Snyder first rode a horse at 3 and began competing in rodeo barrel racing when she was 7 years old.[2] After that, she spent summer weekends barrel racing, pole bending, and breakaway roping.[3] She won the 2009 All-Around Cowgirl World Championship in the National Little Britches Rodeo Association. She was the 2009–2010 Utah State FFA President.[4]

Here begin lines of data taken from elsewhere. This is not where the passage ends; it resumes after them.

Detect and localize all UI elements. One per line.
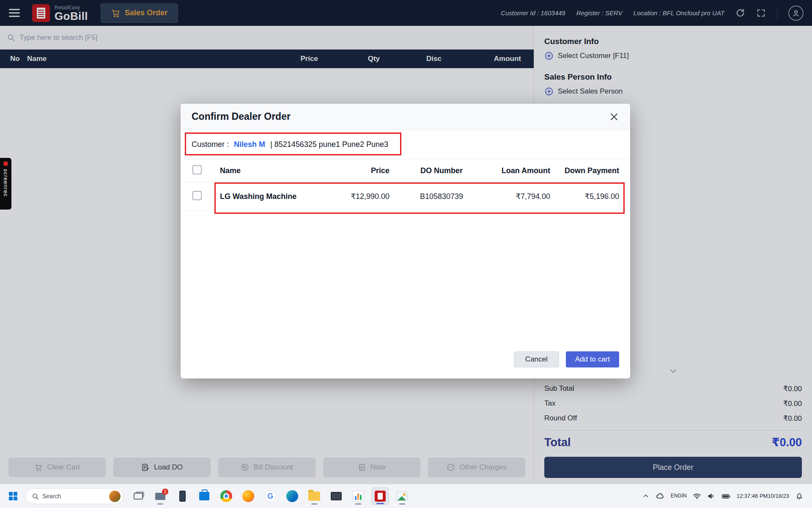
row-down-payment: ₹5,196.00 xyxy=(554,192,630,201)
modal-title: Confirm Dealer Order xyxy=(192,111,291,122)
row-do-number: B105830739 xyxy=(393,192,490,201)
taskbar-apps: 1 G xyxy=(129,487,411,505)
modal-table-header: Name Price DO Number Loan Amount Down Pa… xyxy=(181,159,630,182)
system-tray: ENG IN 12:37:46 PM 10/18/23 xyxy=(642,491,808,501)
chevron-up-icon[interactable] xyxy=(642,492,650,500)
microsoft-store-icon[interactable] xyxy=(195,487,213,505)
modal-col-loan-amount: Loan Amount xyxy=(490,166,554,175)
gobill-app-icon[interactable] xyxy=(371,487,389,505)
search-icon xyxy=(32,493,39,500)
add-to-cart-button[interactable]: Add to cart xyxy=(566,351,619,367)
row-price: ₹12,990.00 xyxy=(313,192,393,201)
taskbar-clock[interactable]: 12:37:46 PM 10/18/23 xyxy=(737,493,789,500)
customer-name-link[interactable]: Nilesh M xyxy=(234,140,265,149)
google-app-icon[interactable]: G xyxy=(261,487,279,505)
screenrec-label: screenrec xyxy=(3,169,9,197)
chrome-icon[interactable] xyxy=(217,487,235,505)
modal-col-name: Name xyxy=(211,166,313,175)
onedrive-cloud-icon[interactable] xyxy=(656,491,665,501)
modal-col-do-number: DO Number xyxy=(393,166,490,175)
language-indicator[interactable]: ENG IN xyxy=(671,493,687,499)
modal-col-down-payment: Down Payment xyxy=(554,166,630,175)
bell-icon[interactable] xyxy=(795,492,804,500)
task-view-icon[interactable] xyxy=(129,487,147,505)
screenrec-widget[interactable]: screenrec xyxy=(0,158,11,210)
customer-details: | 8521456325 pune1 Pune2 Pune3 xyxy=(270,140,388,149)
modal-header: Confirm Dealer Order xyxy=(181,104,630,130)
monitor-app-icon[interactable] xyxy=(327,487,345,505)
volume-icon[interactable] xyxy=(707,492,716,500)
row-checkbox[interactable] xyxy=(192,191,202,200)
file-explorer-icon[interactable] xyxy=(305,487,323,505)
cancel-button[interactable]: Cancel xyxy=(514,351,559,367)
taskbar-search-label: Search xyxy=(42,493,61,500)
phone-link-icon[interactable] xyxy=(173,487,191,505)
select-all-checkbox[interactable] xyxy=(192,165,202,174)
modal-customer-line: Customer : Nilesh M | 8521456325 pune1 P… xyxy=(181,130,630,159)
taskbar-time: 12:37:46 PM xyxy=(737,493,768,500)
chart-app-icon[interactable] xyxy=(349,487,367,505)
row-loan-amount: ₹7,794.00 xyxy=(490,192,554,201)
customer-prefix: Customer : xyxy=(192,140,229,149)
taskbar-search[interactable]: Search xyxy=(25,488,123,504)
search-highlight-image xyxy=(109,491,121,502)
taskbar-date: 10/18/23 xyxy=(768,493,789,500)
record-dot-icon xyxy=(3,161,8,166)
dealer-order-row[interactable]: LG Washing Machine ₹12,990.00 B105830739… xyxy=(181,182,630,211)
photos-app-icon[interactable] xyxy=(393,487,411,505)
modal-col-price: Price xyxy=(313,166,393,175)
modal-footer: Cancel Add to cart xyxy=(181,351,630,378)
windows-taskbar: Search 1 G ENG IN xyxy=(0,484,812,508)
row-item-name: LG Washing Machine xyxy=(211,192,313,201)
battery-icon[interactable] xyxy=(721,491,731,501)
firefox-icon[interactable] xyxy=(239,487,257,505)
close-icon[interactable] xyxy=(609,112,619,122)
notification-badge: 1 xyxy=(162,489,168,495)
confirm-dealer-order-modal: Confirm Dealer Order Customer : Nilesh M… xyxy=(181,104,630,378)
language-line2: IN xyxy=(682,493,687,499)
windows-start-icon[interactable] xyxy=(4,487,22,505)
wifi-icon[interactable] xyxy=(693,492,701,500)
edge-icon[interactable] xyxy=(283,487,301,505)
language-line1: ENG xyxy=(671,493,682,499)
mail-app-icon[interactable]: 1 xyxy=(151,487,169,505)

Car crash and recovery[edit]

January 10, 2010, she was driving from Utah to the National Western Stock Show in Denver, Colorado, and didn't fasten her seat belt after a gas station stop in Rawlins, Wyoming. Less than 10 miles from the gas station, she looked down to check her map, drifted into the other lane, over-corrected, and her truck slid off the road and rolled 7 times.[5] She was thrown from the truck and slammed into a fence post, which crushed her T-12 vertebra and left her paralyzed from the waist down.[6] With the help of physical therapy, and a seat belt on her saddle, she was later able to resume riding and competing in rodeo a year and a half later.[7] She transferred from Snow College to Utah State University where she was captain of the school's National Intercollegiate Rodeo Association team.[5] She also won the Shane Drury "Nothin' But Try" scholarship in 2014.[8]

In 2015, Amberley won a fan exemption[9] to compete in RFD-TV's The American Rodeo at AT&T Stadium in Arlington, Texas,[10][11] and made a time of 15.3 seconds with her horse Power, only 0.6 seconds slower than the winning time.[2] In 2016, she was in the top 5 for the Rocky Mountain Pro Rodeo Association, and she also won her Women's Professional Rodeo Association card in 2016,[7] and now competes in the RAM Wilderness Circuit.